(WHAT NEEDS TO BE DONE)
Go through the data below and return each line where the string "einfach" occurs.

[Collected data]
<<<<

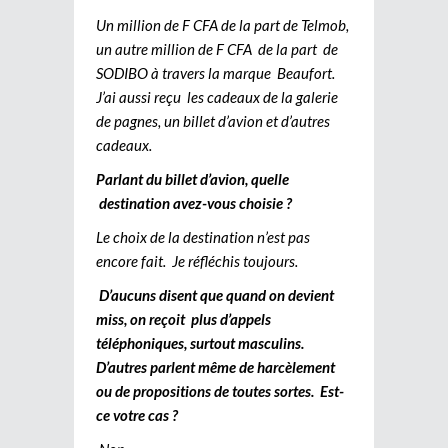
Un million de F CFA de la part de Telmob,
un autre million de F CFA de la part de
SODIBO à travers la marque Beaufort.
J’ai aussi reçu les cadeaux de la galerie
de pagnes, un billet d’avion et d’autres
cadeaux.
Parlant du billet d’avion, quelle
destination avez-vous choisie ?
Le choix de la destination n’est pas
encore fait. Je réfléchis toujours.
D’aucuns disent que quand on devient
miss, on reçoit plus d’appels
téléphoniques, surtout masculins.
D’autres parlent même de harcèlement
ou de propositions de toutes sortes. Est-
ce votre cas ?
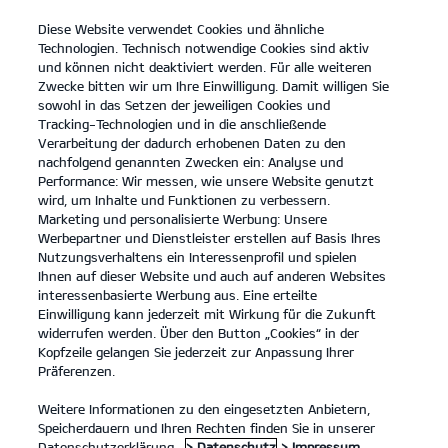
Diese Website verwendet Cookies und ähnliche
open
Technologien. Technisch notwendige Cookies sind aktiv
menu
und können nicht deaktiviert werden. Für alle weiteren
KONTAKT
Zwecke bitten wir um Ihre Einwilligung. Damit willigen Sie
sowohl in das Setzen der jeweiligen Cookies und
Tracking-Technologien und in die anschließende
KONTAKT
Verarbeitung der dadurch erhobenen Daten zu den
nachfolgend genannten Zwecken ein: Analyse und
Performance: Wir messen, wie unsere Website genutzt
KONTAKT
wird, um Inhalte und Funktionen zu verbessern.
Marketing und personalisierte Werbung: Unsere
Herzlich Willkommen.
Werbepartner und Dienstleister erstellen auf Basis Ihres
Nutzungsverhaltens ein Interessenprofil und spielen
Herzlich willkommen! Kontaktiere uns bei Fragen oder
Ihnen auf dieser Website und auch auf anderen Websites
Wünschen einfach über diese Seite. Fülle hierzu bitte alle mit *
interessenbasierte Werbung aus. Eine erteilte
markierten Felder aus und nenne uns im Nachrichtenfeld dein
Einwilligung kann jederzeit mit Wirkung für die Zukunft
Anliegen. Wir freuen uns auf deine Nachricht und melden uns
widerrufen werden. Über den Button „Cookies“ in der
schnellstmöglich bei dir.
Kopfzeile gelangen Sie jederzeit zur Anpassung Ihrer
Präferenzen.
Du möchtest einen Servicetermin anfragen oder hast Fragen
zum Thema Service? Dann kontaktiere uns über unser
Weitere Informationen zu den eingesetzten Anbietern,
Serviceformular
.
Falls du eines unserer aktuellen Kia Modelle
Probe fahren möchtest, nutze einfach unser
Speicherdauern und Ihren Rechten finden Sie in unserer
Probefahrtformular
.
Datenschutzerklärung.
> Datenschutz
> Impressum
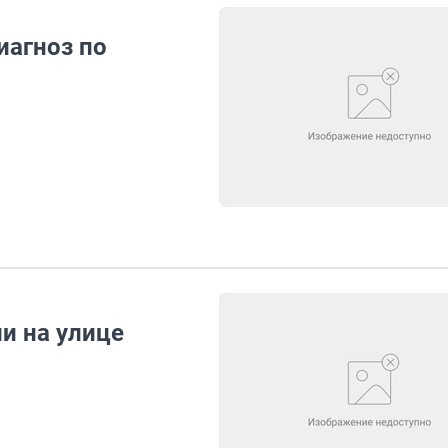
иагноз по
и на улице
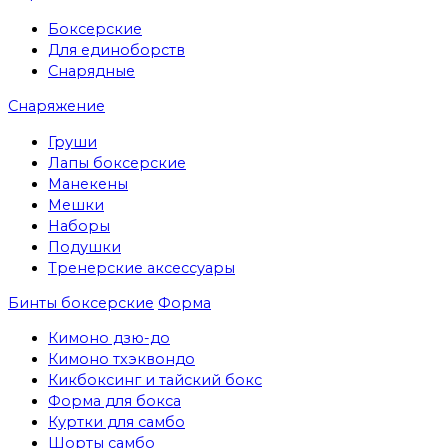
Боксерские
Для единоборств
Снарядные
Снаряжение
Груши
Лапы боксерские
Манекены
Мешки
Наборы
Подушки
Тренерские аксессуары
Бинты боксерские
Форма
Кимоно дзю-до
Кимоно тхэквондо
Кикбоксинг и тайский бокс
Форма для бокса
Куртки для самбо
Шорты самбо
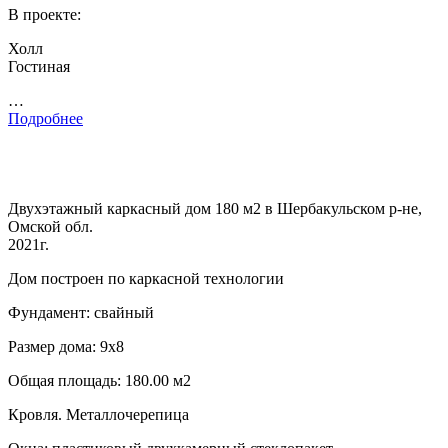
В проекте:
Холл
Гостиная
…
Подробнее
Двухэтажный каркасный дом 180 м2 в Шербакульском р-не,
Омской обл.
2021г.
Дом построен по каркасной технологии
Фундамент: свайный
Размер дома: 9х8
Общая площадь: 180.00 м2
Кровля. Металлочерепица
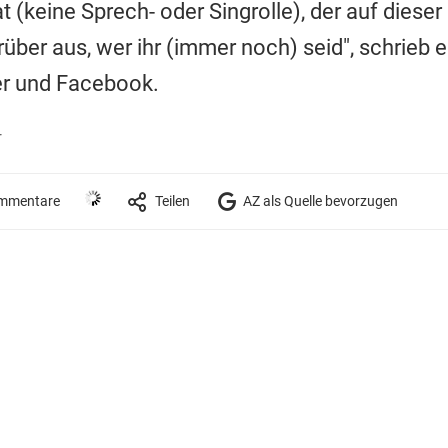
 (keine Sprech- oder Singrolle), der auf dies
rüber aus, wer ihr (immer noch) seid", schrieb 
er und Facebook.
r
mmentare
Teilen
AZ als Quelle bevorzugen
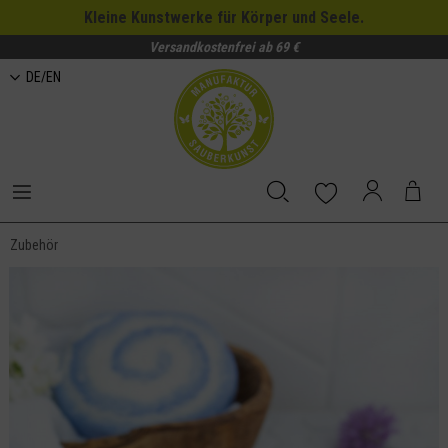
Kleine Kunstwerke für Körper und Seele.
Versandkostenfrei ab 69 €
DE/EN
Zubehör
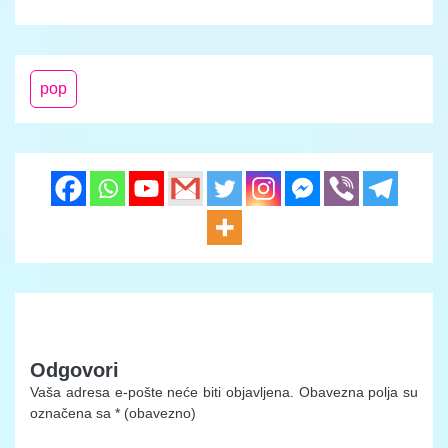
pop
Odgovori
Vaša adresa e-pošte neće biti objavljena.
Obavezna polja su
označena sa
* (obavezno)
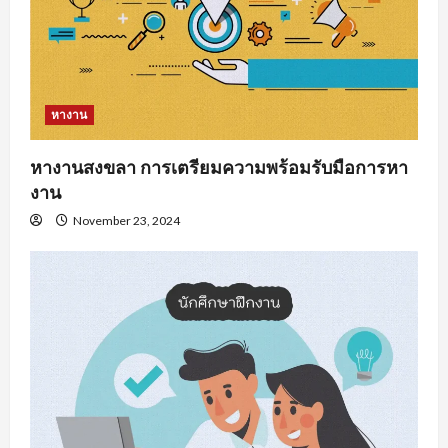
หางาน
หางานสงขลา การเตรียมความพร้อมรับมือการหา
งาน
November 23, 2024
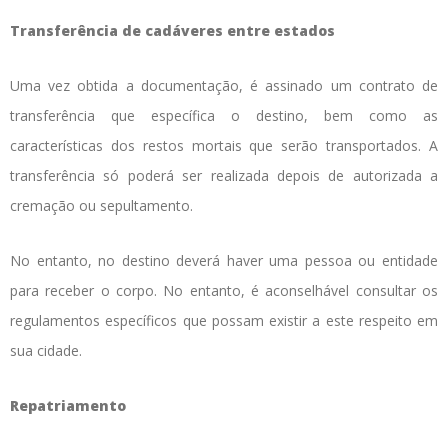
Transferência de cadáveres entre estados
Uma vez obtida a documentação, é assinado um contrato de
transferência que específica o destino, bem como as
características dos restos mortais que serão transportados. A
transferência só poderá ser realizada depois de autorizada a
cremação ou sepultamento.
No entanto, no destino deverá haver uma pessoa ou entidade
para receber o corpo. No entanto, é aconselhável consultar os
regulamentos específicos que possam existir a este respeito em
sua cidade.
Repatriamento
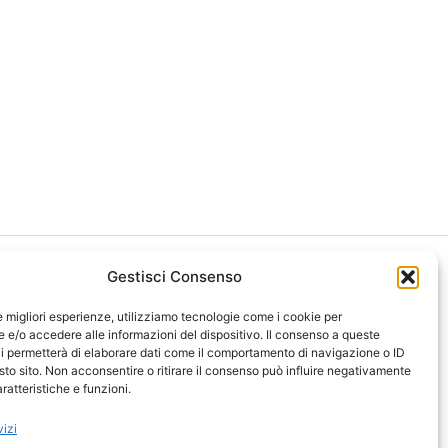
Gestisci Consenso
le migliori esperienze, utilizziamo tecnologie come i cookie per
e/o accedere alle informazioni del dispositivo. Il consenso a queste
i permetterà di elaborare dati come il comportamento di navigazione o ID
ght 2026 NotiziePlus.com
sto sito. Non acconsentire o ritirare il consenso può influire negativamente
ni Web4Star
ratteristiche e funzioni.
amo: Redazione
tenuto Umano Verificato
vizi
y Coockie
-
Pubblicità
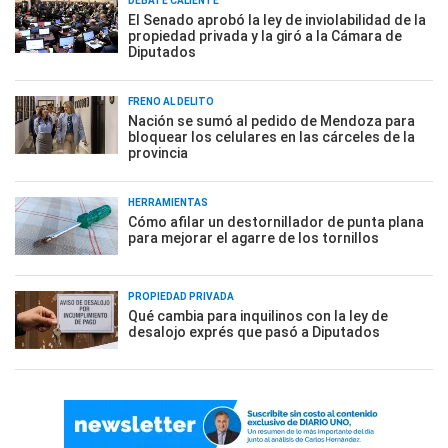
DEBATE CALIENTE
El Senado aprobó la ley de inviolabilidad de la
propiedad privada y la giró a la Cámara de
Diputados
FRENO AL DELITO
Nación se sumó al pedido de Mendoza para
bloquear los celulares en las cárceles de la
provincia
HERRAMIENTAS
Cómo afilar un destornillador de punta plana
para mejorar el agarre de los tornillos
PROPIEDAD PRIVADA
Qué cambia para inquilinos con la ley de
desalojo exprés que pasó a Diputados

>>>>

(SOLUTION TO THE PROBLEM)
Wünschen einfach über diese Seite. Fülle hierzu bitte alle mit *
Probe fahren möchtest, nutze einfach unser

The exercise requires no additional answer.